§ **WHAT THE TASK REQUIRES**: Could you output the entries that follow exactly, omitting any pictures they contain?

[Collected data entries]
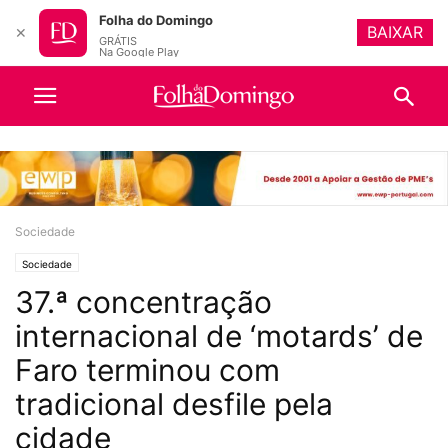
Folha do Domingo
BAIXAR
✕
GRÁTIS
Na Google Play
Sociedade
Sociedade
37.ª concentração
internacional de ‘motards’ de
Faro terminou com
tradicional desfile pela
cidade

§ **EXERCISE ANSWER**:
Folha do Domingo
BAIXAR
✕
GRÁTIS
Na Google Play
Sociedade
Sociedade
37.ª concentração
internacional de ‘motards’ de
Faro terminou com
tradicional desfile pela
cidade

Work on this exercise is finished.